The U.S. business daily, which publishes a European edition, is also the target of a separate lawsuit filed by the family-run Al-Rajih Banking and Investment Corp., a Saudi group heavily involved in “Islamic” banking activities. Both lawsuits stem from a February 2002 Journal story reporting that Saudi authorities were monitoring about 150 bank accounts for possible suspicious activity related to terrorism, among them, the Journal claimed, accounts maintained by businesses related to the Jameels and Al-Rajihs.

In addition, *Khalid bin Mahfouz, a wealthy Saudi who used to head one of the kingdom’s largest commercial banks, has filed suit with his son Abdulrahman in the British courts against Jean Charles Brisard, chief investigator for the lawyers representing the September 11 victims in the United States *and the author of a French book—later published in the United States—about the financing of terrorism and the family of Al Qaeda leader Osama bin Laden. Mahfouz is also suing the British weekly newspaper The Mail on Sunday for an article published a year ago which carried the headline BIN LADEN’S TEXAN BANKER HAUNTS BUSH, which repeated allegations from the French author’s book.

In filing the action, the Saudi businessmen and their lawyers are seeking to take advantage of what even U.S. investigators acknowledge has been a recurring problem in their efforts to unravel the financing of international terror groups: a lack of hard evidence showing how the money flows to terror cells. Despite stacks of intelligence reports linking various Saudi charities and businesses to Al Qaeda, U.S. investigators have found it difficult to trace financial transactions involving specific terror cells or operations—and even more challenging to build criminal cases against suspected individual financiers.

The dearth of hard evidence has emboldened some Saudi business figures who say they have been unjustly tarred in the course of U.S. investigations. The British courts provide a favorable venue for recourse. Unlike the United States, British libel law places the burden of proof on the defendant—usually the media—to prove that what they published or broadcast was true.

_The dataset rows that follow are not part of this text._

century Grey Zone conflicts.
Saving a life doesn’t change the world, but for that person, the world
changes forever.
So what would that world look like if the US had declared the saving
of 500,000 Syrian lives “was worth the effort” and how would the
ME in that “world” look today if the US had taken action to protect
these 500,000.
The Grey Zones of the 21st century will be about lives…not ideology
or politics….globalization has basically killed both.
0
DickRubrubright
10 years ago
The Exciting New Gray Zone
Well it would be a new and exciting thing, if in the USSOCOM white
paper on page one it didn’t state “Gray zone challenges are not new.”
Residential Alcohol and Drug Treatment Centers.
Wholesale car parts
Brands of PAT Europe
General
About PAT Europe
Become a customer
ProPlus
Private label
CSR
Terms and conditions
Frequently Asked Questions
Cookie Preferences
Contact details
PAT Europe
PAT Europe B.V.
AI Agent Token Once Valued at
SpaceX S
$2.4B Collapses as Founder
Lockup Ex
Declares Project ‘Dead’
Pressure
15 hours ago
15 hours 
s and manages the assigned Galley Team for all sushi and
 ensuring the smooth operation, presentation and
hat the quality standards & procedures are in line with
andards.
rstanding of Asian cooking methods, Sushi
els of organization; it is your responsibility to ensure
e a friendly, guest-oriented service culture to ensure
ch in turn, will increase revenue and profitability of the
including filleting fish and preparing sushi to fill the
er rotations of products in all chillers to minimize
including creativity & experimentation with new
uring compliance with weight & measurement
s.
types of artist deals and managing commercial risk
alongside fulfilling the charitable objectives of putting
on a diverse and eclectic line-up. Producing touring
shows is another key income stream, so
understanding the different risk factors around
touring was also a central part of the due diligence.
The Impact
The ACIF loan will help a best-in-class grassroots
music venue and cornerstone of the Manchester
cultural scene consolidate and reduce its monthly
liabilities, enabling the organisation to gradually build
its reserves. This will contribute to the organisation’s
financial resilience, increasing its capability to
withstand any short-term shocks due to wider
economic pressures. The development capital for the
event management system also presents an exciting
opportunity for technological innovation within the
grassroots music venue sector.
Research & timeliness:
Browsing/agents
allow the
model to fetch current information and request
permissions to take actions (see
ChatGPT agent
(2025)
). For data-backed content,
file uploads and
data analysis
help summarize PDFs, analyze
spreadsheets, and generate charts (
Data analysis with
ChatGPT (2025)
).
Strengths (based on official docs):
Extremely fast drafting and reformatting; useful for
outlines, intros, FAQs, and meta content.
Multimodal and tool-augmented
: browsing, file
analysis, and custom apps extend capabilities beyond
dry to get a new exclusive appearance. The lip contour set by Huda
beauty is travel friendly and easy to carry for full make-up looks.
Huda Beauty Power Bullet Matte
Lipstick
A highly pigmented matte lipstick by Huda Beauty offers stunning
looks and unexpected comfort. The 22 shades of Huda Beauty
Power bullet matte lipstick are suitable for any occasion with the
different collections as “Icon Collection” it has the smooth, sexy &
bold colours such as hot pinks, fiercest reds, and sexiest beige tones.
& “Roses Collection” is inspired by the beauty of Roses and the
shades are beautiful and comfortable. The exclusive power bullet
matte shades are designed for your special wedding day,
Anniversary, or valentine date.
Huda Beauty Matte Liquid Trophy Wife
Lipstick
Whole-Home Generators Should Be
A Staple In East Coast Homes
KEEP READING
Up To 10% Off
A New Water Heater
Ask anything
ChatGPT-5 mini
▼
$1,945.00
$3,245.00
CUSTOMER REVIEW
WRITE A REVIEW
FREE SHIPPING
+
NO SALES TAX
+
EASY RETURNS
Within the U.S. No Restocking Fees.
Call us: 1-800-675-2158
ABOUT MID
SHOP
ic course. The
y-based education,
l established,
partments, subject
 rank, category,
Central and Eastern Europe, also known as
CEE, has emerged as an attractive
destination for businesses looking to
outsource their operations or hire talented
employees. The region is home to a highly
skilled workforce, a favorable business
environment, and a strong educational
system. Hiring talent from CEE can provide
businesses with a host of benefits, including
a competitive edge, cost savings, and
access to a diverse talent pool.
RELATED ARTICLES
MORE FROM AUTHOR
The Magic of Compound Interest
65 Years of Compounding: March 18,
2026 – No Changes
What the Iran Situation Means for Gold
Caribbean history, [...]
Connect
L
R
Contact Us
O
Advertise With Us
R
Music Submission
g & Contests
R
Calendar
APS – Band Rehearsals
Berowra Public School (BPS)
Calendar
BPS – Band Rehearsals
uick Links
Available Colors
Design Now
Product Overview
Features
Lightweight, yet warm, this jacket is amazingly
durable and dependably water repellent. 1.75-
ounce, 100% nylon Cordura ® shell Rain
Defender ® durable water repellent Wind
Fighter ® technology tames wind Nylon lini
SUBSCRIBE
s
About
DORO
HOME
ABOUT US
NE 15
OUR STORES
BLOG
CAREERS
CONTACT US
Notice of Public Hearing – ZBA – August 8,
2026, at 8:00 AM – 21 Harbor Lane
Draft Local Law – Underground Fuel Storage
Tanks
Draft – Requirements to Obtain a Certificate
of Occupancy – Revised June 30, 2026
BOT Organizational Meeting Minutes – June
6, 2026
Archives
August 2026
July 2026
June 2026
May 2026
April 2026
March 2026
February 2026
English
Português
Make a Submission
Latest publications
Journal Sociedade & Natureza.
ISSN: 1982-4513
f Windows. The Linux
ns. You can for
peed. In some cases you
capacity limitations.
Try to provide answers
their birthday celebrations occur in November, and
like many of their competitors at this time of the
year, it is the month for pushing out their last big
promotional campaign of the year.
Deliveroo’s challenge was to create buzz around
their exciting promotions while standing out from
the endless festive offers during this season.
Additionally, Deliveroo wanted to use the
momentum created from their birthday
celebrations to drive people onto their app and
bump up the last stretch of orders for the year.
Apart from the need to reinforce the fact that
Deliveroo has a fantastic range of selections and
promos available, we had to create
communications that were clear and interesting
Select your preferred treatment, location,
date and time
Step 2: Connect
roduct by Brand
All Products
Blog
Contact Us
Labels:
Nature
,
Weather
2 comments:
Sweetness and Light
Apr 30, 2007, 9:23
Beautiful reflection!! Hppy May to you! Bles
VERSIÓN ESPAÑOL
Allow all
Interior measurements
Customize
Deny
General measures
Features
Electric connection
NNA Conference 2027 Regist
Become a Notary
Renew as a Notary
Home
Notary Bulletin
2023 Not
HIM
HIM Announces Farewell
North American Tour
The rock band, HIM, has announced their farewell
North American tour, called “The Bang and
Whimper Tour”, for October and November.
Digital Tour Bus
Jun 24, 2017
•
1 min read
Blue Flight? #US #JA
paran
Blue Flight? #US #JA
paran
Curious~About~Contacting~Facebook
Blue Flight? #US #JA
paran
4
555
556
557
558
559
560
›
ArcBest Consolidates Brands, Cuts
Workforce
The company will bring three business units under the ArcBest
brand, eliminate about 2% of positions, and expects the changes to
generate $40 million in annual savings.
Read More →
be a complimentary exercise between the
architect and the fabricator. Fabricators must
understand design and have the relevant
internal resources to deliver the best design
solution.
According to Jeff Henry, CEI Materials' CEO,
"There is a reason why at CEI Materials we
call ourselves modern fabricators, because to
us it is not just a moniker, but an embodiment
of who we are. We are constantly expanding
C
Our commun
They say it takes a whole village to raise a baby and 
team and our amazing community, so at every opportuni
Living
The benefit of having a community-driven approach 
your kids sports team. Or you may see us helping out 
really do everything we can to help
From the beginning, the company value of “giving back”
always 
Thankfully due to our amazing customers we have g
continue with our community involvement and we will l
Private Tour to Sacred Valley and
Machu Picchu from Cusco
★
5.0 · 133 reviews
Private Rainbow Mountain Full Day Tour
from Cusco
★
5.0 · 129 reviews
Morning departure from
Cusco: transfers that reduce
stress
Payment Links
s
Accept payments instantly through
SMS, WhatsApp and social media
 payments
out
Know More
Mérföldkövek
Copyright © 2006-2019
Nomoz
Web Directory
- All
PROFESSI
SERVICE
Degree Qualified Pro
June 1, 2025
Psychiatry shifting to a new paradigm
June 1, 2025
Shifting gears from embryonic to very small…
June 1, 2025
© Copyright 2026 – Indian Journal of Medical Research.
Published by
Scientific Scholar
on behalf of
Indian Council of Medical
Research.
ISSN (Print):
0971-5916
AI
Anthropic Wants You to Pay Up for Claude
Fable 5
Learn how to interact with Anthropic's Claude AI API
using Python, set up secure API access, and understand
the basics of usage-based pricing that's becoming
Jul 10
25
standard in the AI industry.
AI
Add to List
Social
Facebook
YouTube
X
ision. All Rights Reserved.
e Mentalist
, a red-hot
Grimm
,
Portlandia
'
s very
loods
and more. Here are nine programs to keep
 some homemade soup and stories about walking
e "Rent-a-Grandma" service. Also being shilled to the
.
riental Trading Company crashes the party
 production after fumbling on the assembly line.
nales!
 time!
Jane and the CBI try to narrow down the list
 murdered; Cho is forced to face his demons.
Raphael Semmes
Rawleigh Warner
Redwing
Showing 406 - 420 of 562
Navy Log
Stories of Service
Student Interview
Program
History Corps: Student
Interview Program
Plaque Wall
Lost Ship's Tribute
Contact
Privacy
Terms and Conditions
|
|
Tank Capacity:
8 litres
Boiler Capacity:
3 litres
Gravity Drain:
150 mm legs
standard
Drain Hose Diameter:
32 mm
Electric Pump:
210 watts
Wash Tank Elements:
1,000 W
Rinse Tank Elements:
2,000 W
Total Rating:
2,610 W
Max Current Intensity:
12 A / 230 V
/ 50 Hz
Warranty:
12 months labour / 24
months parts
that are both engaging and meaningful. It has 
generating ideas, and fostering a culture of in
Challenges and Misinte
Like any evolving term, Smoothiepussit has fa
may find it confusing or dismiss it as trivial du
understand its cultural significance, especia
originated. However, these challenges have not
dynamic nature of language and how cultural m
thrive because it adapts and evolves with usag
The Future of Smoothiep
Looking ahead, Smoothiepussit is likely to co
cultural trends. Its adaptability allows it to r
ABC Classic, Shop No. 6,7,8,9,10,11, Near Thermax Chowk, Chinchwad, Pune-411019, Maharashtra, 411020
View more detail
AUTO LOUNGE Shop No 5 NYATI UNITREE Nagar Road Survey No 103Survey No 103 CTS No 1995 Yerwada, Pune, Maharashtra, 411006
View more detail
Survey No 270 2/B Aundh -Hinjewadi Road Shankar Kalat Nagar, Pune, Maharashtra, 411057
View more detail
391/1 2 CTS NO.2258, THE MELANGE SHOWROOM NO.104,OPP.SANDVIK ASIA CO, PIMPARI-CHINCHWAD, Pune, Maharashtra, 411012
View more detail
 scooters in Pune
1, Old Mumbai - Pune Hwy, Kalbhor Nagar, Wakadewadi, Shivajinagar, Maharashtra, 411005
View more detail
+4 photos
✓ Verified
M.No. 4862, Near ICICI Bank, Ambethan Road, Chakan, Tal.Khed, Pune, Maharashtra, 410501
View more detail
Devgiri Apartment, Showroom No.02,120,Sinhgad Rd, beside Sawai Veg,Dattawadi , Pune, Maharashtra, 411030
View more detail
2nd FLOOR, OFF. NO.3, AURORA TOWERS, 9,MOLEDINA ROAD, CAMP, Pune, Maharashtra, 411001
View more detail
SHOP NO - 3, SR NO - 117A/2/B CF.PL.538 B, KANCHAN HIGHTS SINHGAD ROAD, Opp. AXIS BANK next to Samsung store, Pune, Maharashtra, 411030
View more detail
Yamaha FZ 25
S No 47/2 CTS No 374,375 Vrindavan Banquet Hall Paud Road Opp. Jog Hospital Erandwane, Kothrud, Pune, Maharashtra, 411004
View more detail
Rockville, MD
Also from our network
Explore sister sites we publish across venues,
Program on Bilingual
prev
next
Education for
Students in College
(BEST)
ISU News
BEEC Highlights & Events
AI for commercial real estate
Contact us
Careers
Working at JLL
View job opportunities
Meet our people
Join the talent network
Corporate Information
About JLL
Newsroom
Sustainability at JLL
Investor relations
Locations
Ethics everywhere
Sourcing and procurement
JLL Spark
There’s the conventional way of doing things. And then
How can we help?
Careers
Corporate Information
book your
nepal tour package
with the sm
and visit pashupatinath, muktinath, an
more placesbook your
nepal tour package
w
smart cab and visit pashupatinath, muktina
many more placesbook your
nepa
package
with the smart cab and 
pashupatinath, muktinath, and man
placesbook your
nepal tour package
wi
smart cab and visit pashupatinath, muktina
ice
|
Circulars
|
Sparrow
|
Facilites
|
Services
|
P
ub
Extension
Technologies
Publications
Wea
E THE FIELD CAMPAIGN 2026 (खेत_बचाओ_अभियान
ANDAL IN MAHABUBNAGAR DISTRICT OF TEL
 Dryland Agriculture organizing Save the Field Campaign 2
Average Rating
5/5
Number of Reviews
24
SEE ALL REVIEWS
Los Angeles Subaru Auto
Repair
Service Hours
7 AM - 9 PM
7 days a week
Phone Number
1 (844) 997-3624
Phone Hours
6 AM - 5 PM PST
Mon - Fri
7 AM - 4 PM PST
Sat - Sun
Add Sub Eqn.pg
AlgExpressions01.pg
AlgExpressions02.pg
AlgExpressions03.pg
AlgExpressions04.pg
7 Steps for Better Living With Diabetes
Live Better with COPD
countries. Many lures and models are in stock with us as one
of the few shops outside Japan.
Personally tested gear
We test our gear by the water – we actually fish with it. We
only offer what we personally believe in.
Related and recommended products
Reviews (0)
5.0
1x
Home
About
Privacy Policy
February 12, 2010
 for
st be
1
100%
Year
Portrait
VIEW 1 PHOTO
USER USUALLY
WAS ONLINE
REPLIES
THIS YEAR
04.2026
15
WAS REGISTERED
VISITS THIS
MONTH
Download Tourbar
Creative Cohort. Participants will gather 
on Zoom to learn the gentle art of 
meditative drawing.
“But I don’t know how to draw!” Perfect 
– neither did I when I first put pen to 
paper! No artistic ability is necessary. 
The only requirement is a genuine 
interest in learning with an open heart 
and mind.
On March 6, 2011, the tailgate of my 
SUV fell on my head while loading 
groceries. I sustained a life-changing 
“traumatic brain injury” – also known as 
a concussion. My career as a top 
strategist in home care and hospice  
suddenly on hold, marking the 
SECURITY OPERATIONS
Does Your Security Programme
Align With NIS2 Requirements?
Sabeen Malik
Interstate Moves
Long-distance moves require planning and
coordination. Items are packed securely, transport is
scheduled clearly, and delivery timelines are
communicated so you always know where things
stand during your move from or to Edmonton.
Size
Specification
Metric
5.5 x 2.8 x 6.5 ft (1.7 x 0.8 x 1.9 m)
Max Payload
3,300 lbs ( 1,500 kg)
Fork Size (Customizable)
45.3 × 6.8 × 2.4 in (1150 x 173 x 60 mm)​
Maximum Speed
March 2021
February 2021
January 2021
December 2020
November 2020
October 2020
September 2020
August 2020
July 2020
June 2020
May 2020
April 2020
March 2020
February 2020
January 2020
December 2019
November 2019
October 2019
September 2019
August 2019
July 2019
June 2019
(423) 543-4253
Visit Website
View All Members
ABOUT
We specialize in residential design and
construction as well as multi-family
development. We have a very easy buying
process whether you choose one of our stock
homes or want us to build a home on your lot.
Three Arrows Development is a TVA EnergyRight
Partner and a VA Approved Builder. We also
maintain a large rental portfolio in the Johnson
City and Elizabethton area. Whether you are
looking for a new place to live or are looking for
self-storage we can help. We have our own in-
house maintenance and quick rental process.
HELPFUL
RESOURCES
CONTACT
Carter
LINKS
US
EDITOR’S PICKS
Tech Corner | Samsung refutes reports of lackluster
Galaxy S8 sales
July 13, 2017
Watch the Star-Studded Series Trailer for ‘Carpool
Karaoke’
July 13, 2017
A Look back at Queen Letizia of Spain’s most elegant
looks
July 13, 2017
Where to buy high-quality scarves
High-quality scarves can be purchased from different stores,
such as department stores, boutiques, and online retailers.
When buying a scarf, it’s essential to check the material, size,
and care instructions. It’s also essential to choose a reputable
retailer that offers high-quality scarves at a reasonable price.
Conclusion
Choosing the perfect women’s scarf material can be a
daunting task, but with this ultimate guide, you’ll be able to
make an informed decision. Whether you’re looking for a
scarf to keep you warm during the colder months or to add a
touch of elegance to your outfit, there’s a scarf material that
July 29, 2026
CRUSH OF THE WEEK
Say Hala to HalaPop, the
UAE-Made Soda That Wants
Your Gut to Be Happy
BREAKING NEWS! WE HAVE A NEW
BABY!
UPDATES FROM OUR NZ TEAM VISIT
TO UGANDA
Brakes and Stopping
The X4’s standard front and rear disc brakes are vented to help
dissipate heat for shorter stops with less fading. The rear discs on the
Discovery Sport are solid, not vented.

Under British libel law, said a lawyer close to some of the current cases, the courts presume that a published article is false rather than true. All a plaintiff has to prove is that it was published and that its contents were likely to damage the subject of the article by holding them up to public “odium, ridicule or contempt.” Under the British system, losers in libel cases not only have to pay damages awarded by a jury but also usually have to pay the plaintiff’s legal fees, which sometimes can run to one million British pounds or more. Because of the high financial risks of libel cases, and the draconian nature of British law, libel plaintiffs in Britain sometimes file—or threaten to file—lawsuits to deter other media from reprinting a particularly sensitive story, then let the lawsuit quietly lapse once the controversy has blown over. (In recent years, however, British courts have made it a bit easier for libel defendants by allowing the media to claim that there was an overwhelming “public interest” in publishing a particular controversial story and that publication was undertaken only after exhaustive efforts were made to verify facts and contact parties for comment).

After one recent Saudi-related hearing in a wood-paneled courtroom inside London’s gothic Law Courts complex, one of the British barristers (trial lawyers) in the case told journalists “Say what you like about Osama bin Laden. He’s done wonders for the defamation [libel] bar.”

There has so far been remarkably little attention given to the British lawsuits—in large part because British law greatly limits pretrial publicity that could influence potential jury members. Lawyers and principals contacted by NEWSWEEK this week were reluctant to discuss the cases, although Brisard dismissed the action against him as a “trick” aimed at undermining the lawsuit by the September 11 families in the United States. Norman Chapman, a British lawyer suing the Journal on behalf of the Al-Rajih banking group, said his client had been “vigorously pursuing” the paper for some time. “We want to put the record straight on behalf of our clients.” Andrew Stephenson, the lawyer for the Jameel family’s action against the Journal, said it was natural for his clients to sue in England given their substantial financial interests in the country. “If you’re a Japanese and hit by a car in Trafalgar Square, then you can sue in the British courts.”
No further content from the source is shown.